==== Data supplied ====

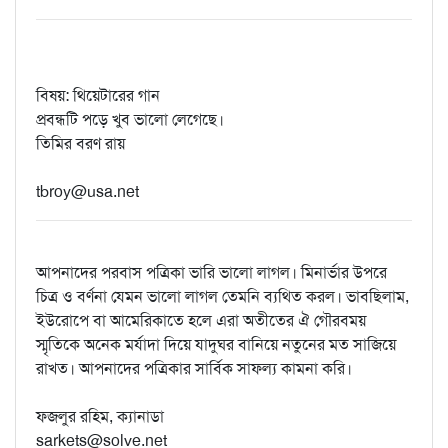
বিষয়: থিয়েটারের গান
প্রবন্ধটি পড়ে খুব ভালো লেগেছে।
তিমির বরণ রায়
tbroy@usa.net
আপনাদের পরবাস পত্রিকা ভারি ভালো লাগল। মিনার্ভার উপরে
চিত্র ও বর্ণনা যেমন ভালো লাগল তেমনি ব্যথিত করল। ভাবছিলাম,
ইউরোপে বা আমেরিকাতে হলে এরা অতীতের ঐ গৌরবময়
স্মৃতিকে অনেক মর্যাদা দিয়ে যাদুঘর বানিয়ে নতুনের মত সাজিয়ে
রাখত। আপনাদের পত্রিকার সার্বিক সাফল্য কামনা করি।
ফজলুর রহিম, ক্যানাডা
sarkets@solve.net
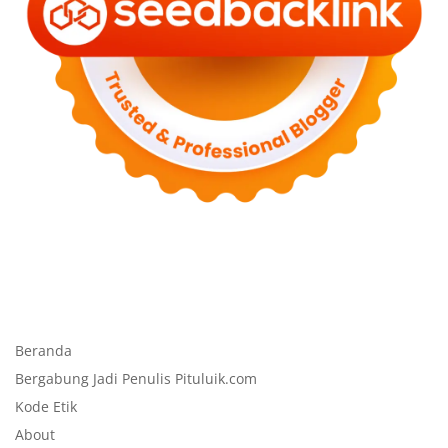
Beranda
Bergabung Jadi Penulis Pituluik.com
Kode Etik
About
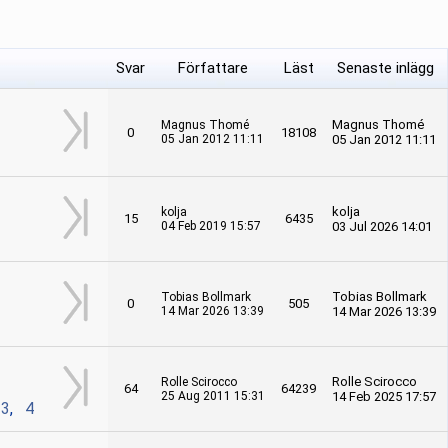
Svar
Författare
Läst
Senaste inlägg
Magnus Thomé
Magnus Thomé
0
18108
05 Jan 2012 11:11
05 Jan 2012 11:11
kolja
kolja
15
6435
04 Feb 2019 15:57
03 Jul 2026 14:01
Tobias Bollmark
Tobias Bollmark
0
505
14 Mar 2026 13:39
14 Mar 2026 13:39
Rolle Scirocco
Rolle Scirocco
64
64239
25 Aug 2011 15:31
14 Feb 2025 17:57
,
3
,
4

====
==== Data supplied ====

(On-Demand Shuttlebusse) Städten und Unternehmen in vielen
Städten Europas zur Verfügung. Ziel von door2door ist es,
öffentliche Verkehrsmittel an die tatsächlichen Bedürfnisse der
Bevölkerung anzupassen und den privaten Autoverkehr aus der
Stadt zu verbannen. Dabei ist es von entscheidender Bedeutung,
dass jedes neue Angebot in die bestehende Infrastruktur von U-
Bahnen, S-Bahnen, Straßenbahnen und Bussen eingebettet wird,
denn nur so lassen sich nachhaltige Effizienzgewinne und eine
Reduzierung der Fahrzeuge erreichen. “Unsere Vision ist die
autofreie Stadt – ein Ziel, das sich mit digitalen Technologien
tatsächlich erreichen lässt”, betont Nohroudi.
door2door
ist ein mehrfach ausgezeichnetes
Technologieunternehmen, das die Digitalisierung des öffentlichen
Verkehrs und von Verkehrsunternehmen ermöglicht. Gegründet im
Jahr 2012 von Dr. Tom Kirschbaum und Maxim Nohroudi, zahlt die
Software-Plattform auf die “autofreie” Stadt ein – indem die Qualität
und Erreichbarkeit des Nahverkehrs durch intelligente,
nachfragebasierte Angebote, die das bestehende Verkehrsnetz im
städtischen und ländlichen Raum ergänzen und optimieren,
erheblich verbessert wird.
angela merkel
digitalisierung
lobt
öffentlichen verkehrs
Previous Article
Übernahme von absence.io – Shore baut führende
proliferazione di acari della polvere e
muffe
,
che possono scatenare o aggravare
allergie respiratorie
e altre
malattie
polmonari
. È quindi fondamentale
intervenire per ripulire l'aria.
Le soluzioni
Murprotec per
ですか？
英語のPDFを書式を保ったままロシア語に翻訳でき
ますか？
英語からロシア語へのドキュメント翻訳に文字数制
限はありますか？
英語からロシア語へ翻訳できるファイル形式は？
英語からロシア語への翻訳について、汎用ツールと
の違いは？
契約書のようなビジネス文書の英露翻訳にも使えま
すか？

====
==== Data supplied ====

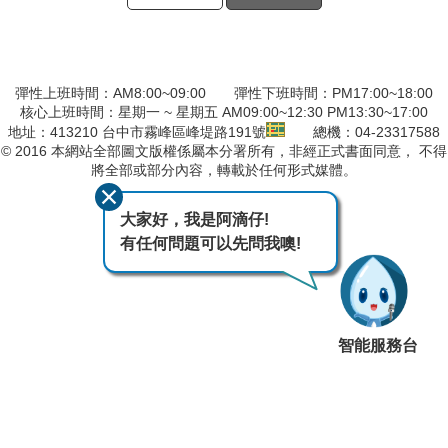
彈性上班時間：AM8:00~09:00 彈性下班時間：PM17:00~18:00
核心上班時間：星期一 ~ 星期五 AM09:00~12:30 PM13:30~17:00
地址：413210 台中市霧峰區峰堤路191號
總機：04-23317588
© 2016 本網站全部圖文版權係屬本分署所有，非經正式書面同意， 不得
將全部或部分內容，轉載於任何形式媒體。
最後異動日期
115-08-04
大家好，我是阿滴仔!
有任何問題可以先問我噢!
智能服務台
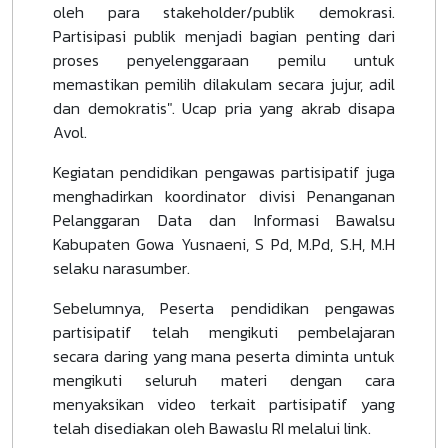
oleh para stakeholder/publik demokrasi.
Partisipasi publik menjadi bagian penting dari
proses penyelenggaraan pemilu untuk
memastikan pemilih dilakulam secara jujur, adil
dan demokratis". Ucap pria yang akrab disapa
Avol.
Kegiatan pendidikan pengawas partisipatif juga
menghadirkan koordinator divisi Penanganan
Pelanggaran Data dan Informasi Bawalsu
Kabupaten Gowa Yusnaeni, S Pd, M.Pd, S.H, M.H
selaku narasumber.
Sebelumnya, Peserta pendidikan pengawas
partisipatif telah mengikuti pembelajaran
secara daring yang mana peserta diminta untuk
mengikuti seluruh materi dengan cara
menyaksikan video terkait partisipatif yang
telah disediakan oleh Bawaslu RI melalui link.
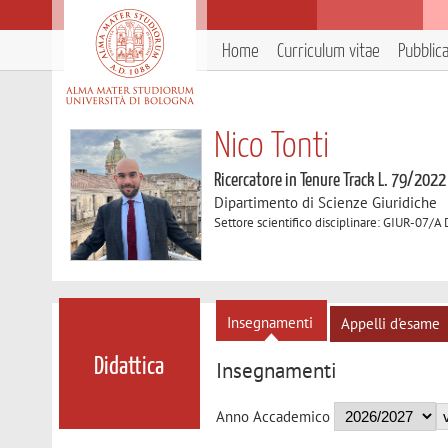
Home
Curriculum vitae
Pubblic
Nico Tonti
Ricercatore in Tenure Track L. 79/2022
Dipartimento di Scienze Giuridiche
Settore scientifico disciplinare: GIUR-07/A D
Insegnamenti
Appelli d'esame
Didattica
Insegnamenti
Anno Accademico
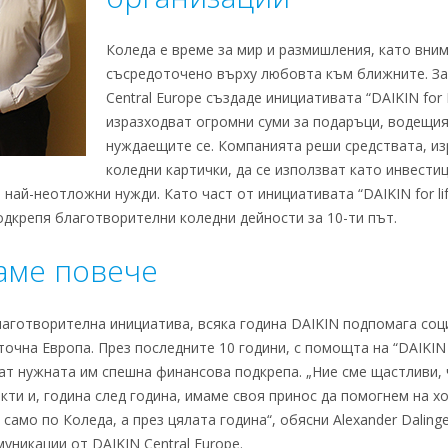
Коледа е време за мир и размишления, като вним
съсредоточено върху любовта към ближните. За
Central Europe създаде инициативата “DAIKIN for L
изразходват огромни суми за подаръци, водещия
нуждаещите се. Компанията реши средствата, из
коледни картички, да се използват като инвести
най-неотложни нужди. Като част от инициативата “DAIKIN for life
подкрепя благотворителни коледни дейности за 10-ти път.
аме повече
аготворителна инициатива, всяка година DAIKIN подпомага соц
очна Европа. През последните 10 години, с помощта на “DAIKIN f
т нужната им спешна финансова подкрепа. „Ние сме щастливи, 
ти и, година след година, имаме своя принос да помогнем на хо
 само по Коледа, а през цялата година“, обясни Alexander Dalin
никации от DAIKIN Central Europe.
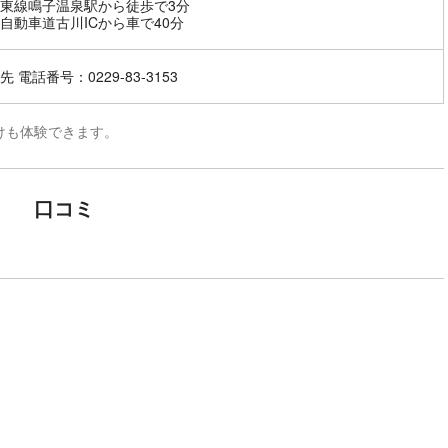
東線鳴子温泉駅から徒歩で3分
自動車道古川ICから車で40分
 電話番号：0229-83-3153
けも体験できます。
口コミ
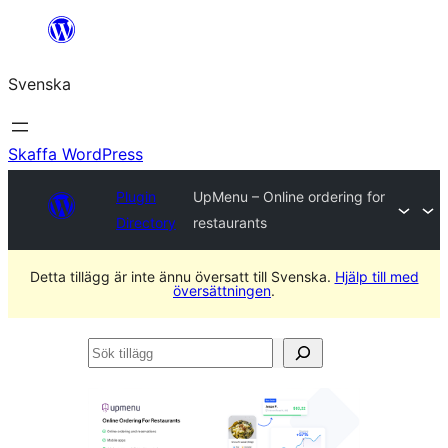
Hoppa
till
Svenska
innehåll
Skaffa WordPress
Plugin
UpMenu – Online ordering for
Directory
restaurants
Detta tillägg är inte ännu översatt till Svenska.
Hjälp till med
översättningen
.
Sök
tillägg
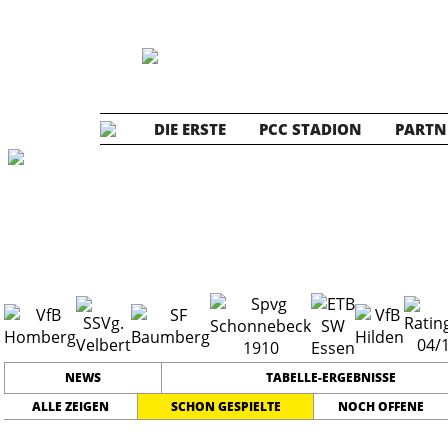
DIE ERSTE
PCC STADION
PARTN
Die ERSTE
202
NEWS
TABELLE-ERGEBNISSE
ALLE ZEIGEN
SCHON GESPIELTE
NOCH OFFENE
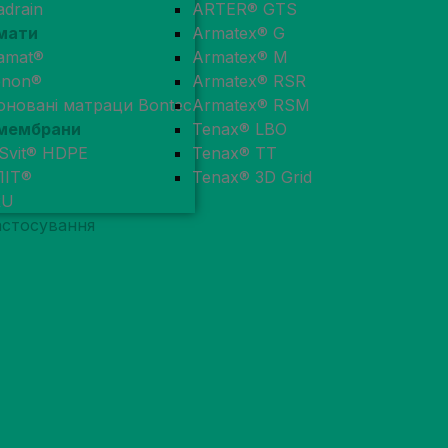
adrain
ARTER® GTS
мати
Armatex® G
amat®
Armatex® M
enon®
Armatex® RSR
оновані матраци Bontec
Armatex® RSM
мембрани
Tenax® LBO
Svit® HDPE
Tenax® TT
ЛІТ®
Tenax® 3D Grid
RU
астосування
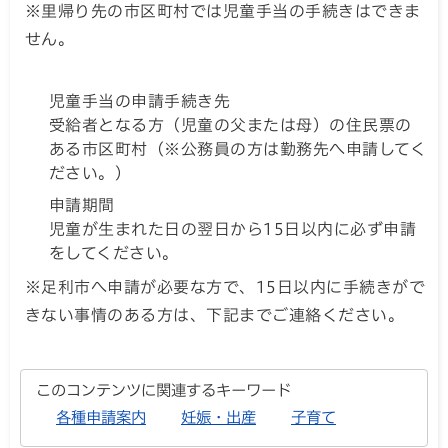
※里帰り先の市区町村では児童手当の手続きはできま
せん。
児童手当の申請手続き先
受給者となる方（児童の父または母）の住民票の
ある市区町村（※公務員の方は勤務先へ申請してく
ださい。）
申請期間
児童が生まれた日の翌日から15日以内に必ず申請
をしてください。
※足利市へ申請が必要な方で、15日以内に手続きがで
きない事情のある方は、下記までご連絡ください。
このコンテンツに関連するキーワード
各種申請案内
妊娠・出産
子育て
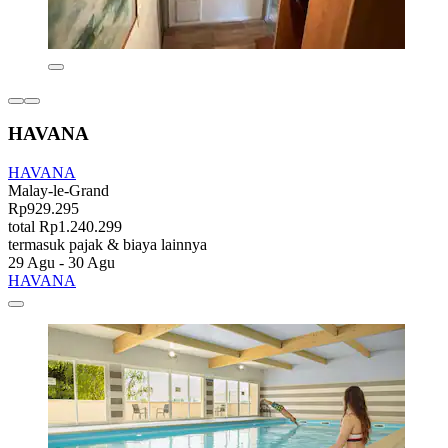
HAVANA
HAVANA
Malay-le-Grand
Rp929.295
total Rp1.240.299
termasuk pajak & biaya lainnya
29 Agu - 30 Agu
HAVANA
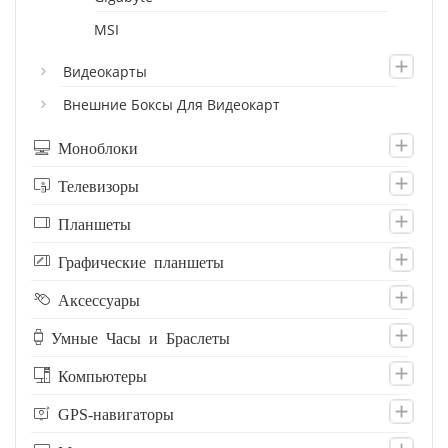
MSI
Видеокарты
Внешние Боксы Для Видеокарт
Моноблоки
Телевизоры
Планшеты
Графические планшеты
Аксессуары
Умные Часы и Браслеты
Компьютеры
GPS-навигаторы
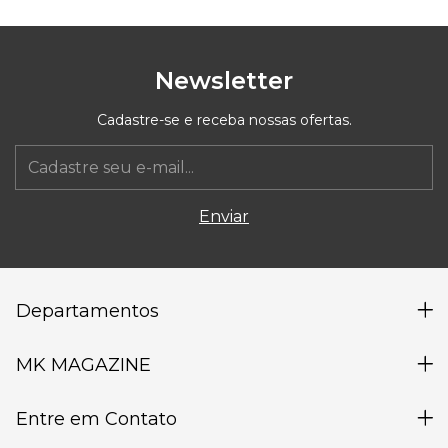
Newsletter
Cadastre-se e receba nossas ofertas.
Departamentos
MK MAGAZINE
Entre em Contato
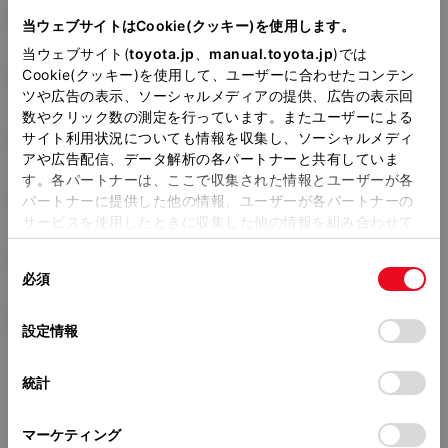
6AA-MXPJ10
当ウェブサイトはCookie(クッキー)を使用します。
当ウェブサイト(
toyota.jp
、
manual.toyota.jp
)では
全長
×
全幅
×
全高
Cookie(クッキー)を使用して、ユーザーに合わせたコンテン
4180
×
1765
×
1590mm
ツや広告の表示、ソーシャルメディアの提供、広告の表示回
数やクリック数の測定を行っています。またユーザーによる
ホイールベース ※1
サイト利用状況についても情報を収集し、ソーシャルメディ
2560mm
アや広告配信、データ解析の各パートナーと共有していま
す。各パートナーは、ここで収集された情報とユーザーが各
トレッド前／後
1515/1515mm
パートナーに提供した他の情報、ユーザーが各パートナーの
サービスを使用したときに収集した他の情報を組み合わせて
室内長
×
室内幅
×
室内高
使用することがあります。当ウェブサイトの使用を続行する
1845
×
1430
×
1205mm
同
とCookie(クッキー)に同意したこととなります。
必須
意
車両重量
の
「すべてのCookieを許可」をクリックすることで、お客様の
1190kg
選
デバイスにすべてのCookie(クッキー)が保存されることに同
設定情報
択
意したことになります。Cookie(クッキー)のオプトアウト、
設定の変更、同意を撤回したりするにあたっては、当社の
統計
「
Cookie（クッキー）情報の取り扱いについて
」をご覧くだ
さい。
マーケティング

====

Task requirements:
Using the entries above, work out the number of lines that hold the word "bestehende" and write it with no other words.

Task output:
2